On this weekend I was accompanied by Blake, this is a good partnership. Blake and I are two peas from a pod, often assumed to be brothers. However, it has been a friendship that has weathered a few storms and was strong form the start. For the simple aspect of pleasure Blake may be best suited as my hunting partner, never a lot of stress or worry and always a ton of effort. He soon had grown weary of the picture taking and I knew it was time to hunt. Blake was there for support and so with each question his answer was simply it is your hunt. Before long we were traversing a ridgeline, for those who haven't spent time in the west desert these are some old volcanic mountains. Many of them have a knife-edge ridgeline. As Blake walked the knife edge (years of practice as a framer) I crawled along on all fours. The first weekend found us finding but 6 deer. 1 appeared to be a shooter but time, elevation and distance prohibited us from a stalk. This weekend did provide the information I was searching I now knew a little more of the area and would be better prepared for my return hunt. I neglected to take any photos of the Simpsons, certainly a wasted opportunity; I did however find a few speed goats that were not camera shy.

[attachment=0:3ivkpfhi]vernon antelope3.JPG[/attachment:3ivkpfhi]

[attachment=1:3ivkpfhi]vernon antelope2.JPG[/attachment:3ivkpfhi]
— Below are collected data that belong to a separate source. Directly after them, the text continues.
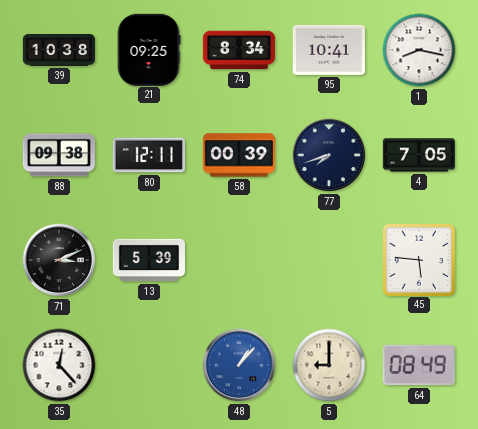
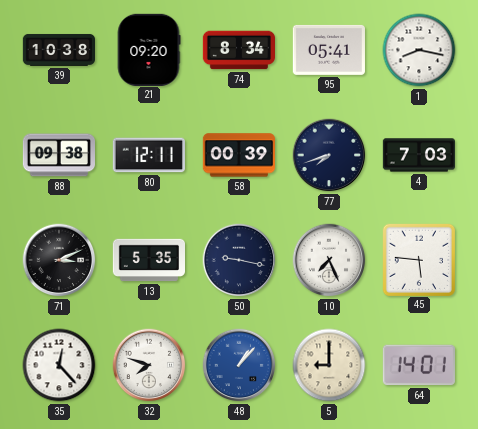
21: 09:25 -> 09:20
95: 10:41 -> 05:41
4: 7:05 -> 7:03
13: 5:39 -> 5:35
50: none -> 9:17
10: none -> 7:26
32: none -> 7:48
64: 08:49 -> 14:01
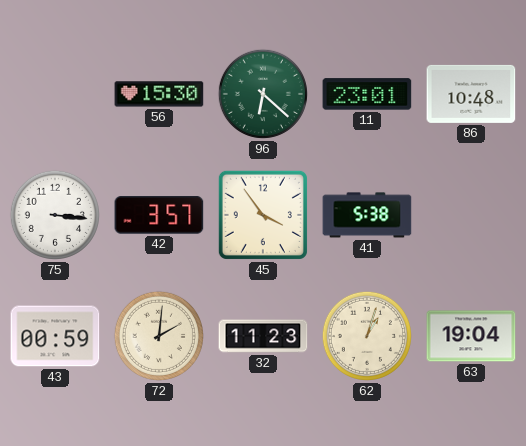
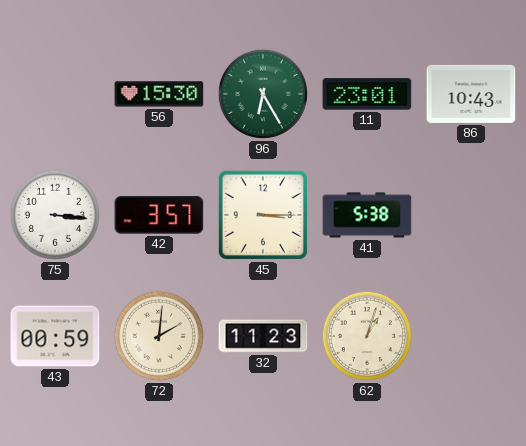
96: 6:22 -> 6:25
86: 10:48 -> 10:43
45: 3:54 -> 3:15
63: 19:04 -> none
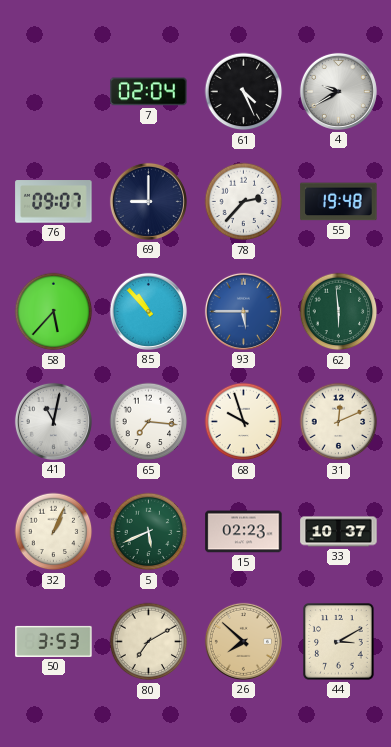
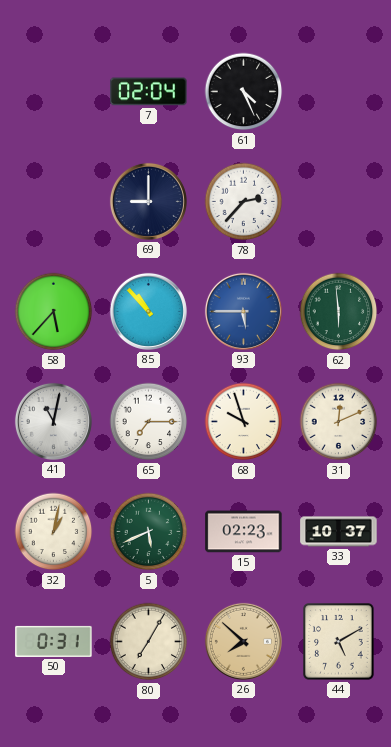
4: 9:40 -> none
76: 09:07 -> none
55: 19:48 -> none
65: 7:16 -> 7:15
32: 1:04 -> 1:02
50: 3:53 -> 0:31
80: 7:10 -> 7:05
44: 3:10 -> 5:10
[attachment=2:3ivkpfhi]vernon antelope1.jpg[/attachment:3ivkpfhi]


----------



## utfireman (Sep 7, 2007)

Well go on and tell us more!!!!!


----------



## mack1950 (Sep 11, 2007)

For what its worth i think you did fine vernon is known for its big twos and threes and while every one wishes for a 30 inch plus 4 by 4 are bigger the fact is there not under everybush and your gonna have to have a bit of luck in your pocket to get one. so you buck is by no means one to be ashamed of just to bad they dont give points for taking a managment deer but beleive me a say alot smaller bucks getten hammered day in and day out so in a nutshell you did fine no reason to hang your head over a fine buck like that


----------



## mulepacker (Sep 11, 2007)

Upon returning home I wasted no time getting to Mike's as my excitement for the hunt had increased. Mike had just returned home from the days hunt, it was easy to see that he was tired. His excitement to return to the Vernon had also waned. I figured a day to recoup and he would be back to normal. Mike had actually been the motivation in hunting the Vernon the last 5 days this accommodated his schedule. However, by Wednesday morning a phone call confirmed that Mike had caught a bug and could not make the trip to the Vernon. I was left in a precarious position. From what I had observed on my first trip I was not willing to return alone to crawl along the outcroppings, nor was my family excited about me being in country I was not familiar with. It appeared my tag would certainly be a wasted opportunity.
I had a great upbringing, my wife occasionally feels that my raising gave me an over abundance of self-esteem. However, I am thankful for this fiber in my fabric, I was often reminded that where there is a will there is a way. I soon was back on my way to the Vernon, not with a favorite hunting partner, but with my best friend. With a little shuffling and effort my wife and I would return to hunt the last three days. Friday morning found us meandering down the east side of the unit, an area where some of you suggested I should find some deer and that would be more accessible than the Simpson's. By 10:30 I had definitely seen a "few " deer, in fact deer seemed to be everywhere. A few short walks and I glassed more bucks than a guy would see in a year on the Cache, including winter. With the abundance of deer, I was certain I could find a wall hanger in the next three days. Soon the heat of the day had forced the deer in to the never-ending canopy of Cedar Trees. We located a nice camp spot near Vernon Reservoir; the latrines would also make camping a little more user friendly. Here is a buck that in hindsight I should have taken.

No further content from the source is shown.